The site’s format varies based on the type of gallery you’re viewing. In the thematic collections, small thumbnails are displayed that can be clicked to view larger images or purchase a print, although I’m sure Malco would prefer you do both. Some of the regional galleries contain subcollections that may be viewed through links and you’ll be taken to a similar collection of thumbnails where, as in the thematic collections, images may be viewed as a slide show. This is a great way to produce a fine art commercial site that’s a credit to web designer Bjørn Enki (www.bjornenki.com) and Malco’s photography as well.

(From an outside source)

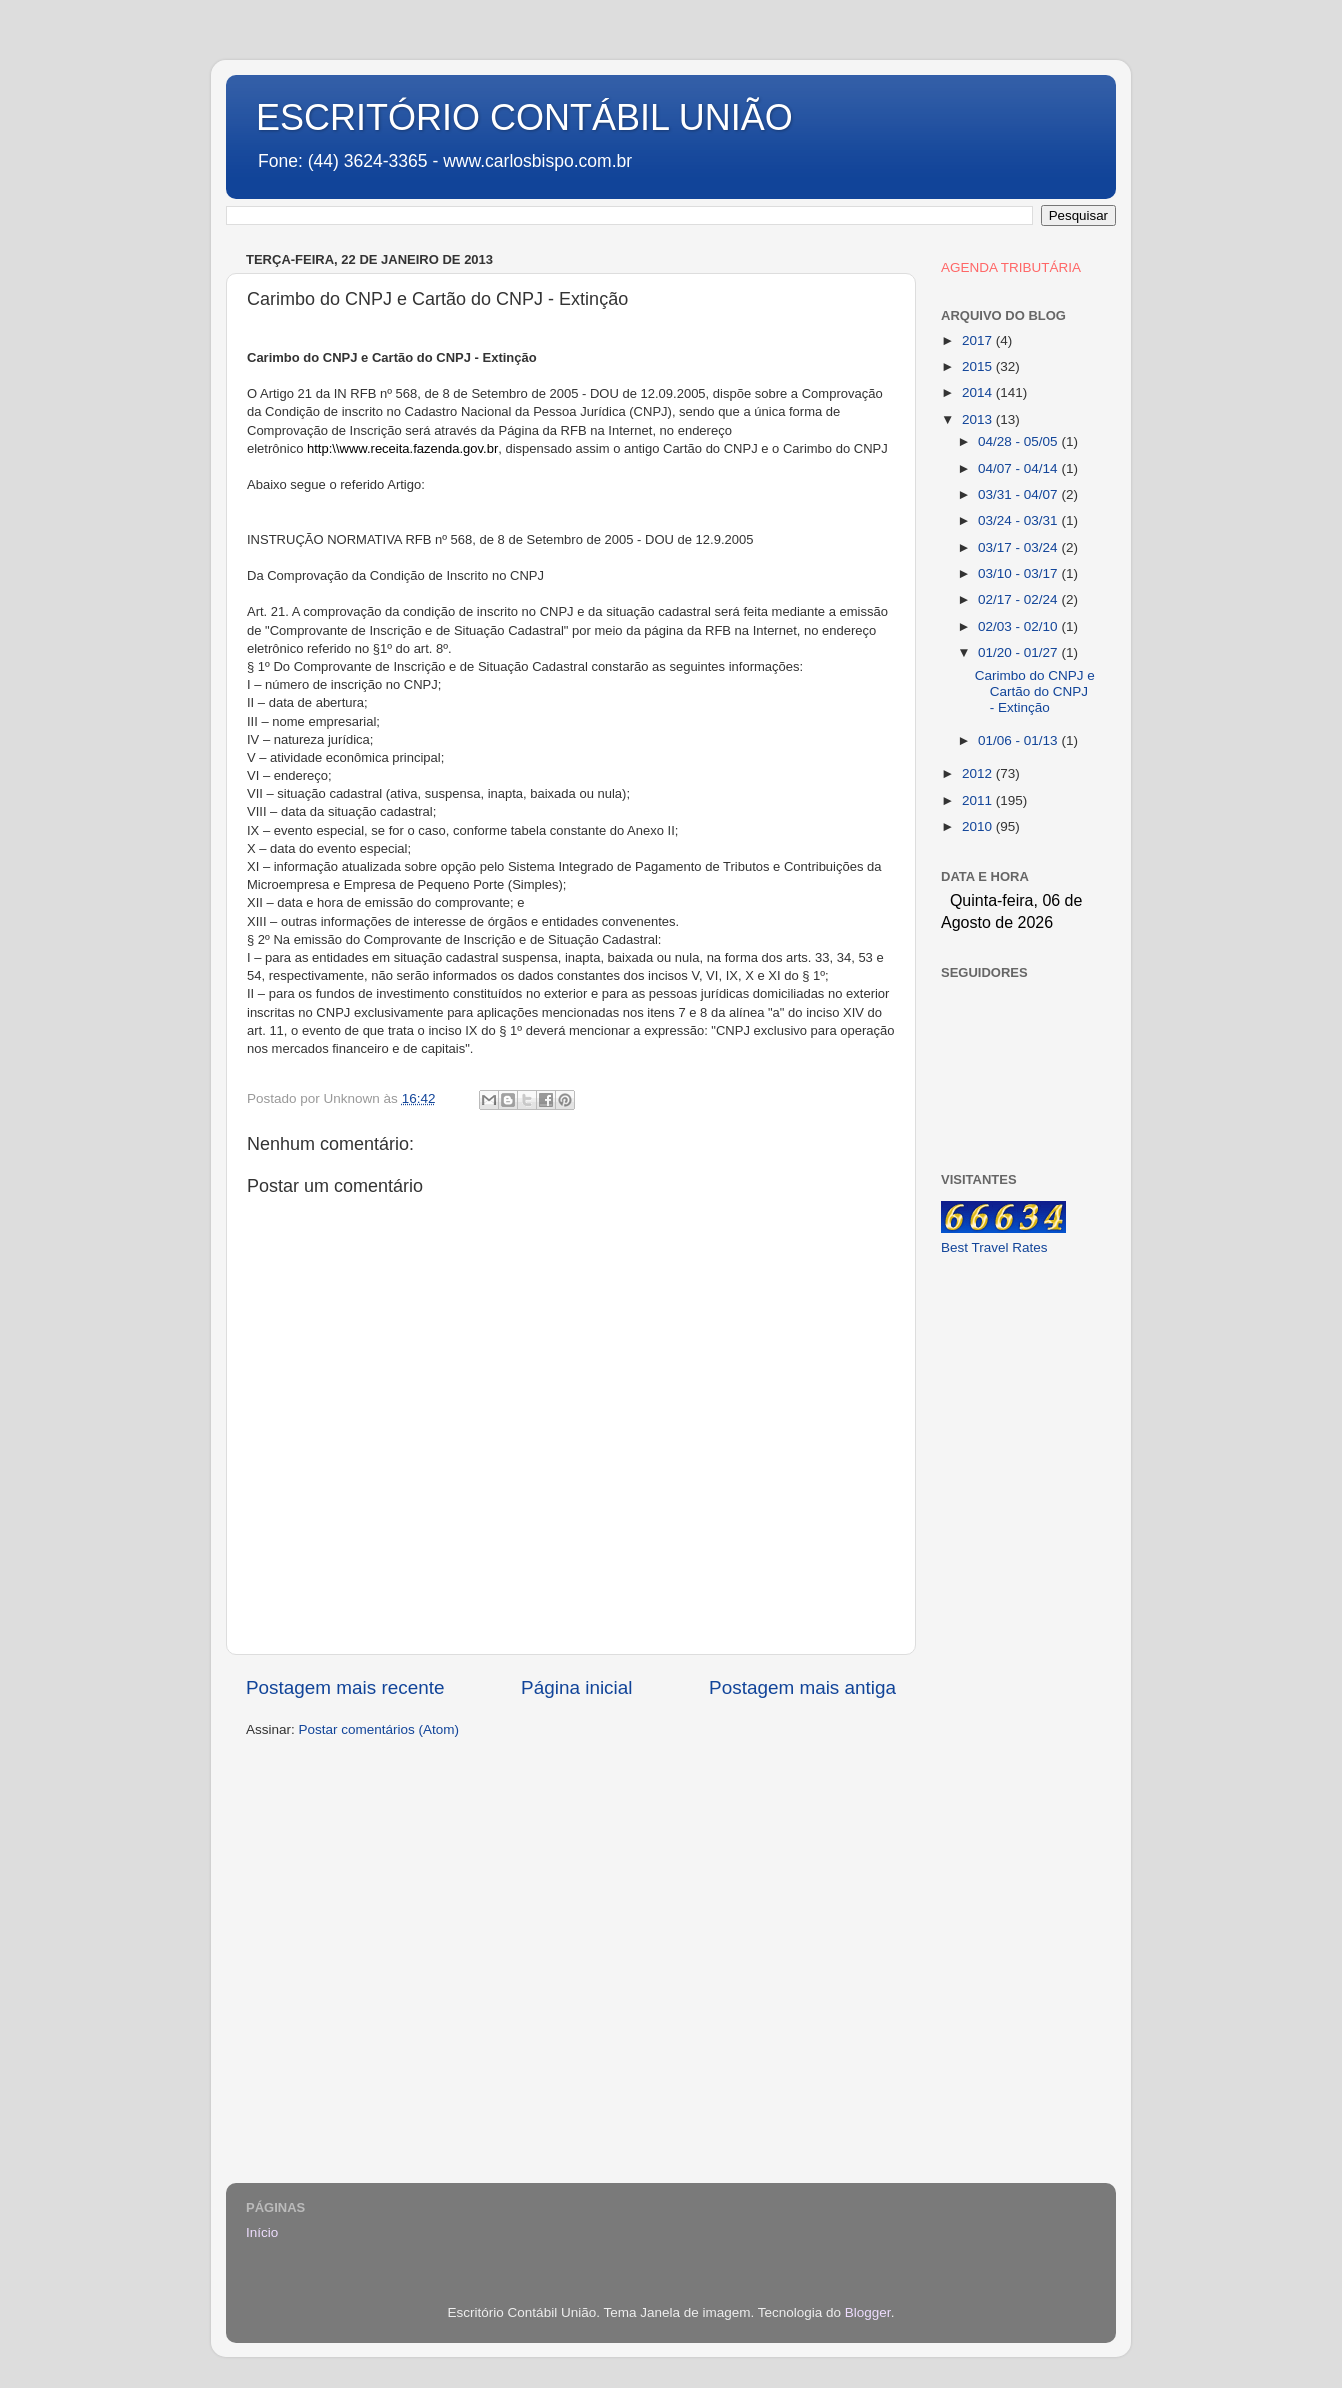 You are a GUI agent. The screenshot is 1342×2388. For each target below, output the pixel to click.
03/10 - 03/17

His work is as impressive as it is extensive, so take your time and poke around these truly wonderful images made by a photographer who’s clearly passionate about what he does.
In the January issue I wrote about my 2011 project to make a photograph a day and even created an online gallery. Some of you decided to try the same thing but Derek Miller takes the concept to new heights with this month’s Blog-of-the-Month. Shooting a picture a day is a challenge because weather and just plain life often gets in the way, but for Miller to shoot five photographs each day—and really good ones, too—is a major achievement, and so the Farace chapeau is off to this guy!
Miller uses Blogger (www.blogger.com) and the Travel template to assemble what is clearly a monumental undertaking, not just in volume but image quality. The site is arranged not surprisingly in chronological order and by randomly looking at a number of different days to get a feel for Miller’s work, I left impressed. As he begins the project there is a randomness about the five images but he soon gets into a rhythm and mini themes start to emerge for each day. From the domesticity of Day 44’s “Welcome to Richmond” to Day 46’s “Hello Poe.” (History buffs: Baltimoreans may claim Edgar Allan because he died there but his adoptive family lived in Richmond.) What Miller brings to all of these images is a strong sense of place mixed with a great color and design sense. Often the pictures are fun but the groupings, more often than not, tell a story, even if perhaps he is the only one to “get it.”